[Opening Extracted information section]

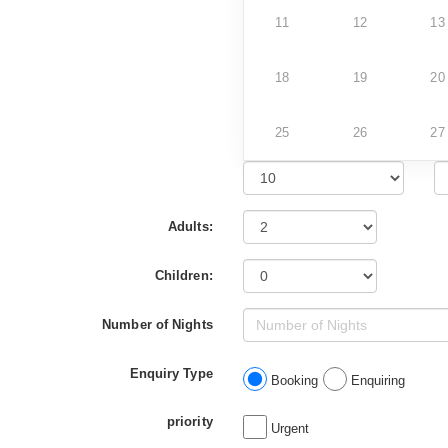
11
12
13
18
19
20
25
26
27
Adults:
Children:
Number of Nights
Enquiry Type
Booking
Enquiring
priority
Urgent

[Closing Extracted information section]

» Work required:
Output nothing but the records above, word for word, with the pictures removed.

» Written reply:
11
12
13
18
19
20
25
26
27
Adults:
Children:
Number of Nights
Enquiry Type
Booking
Enquiring
priority
Urgent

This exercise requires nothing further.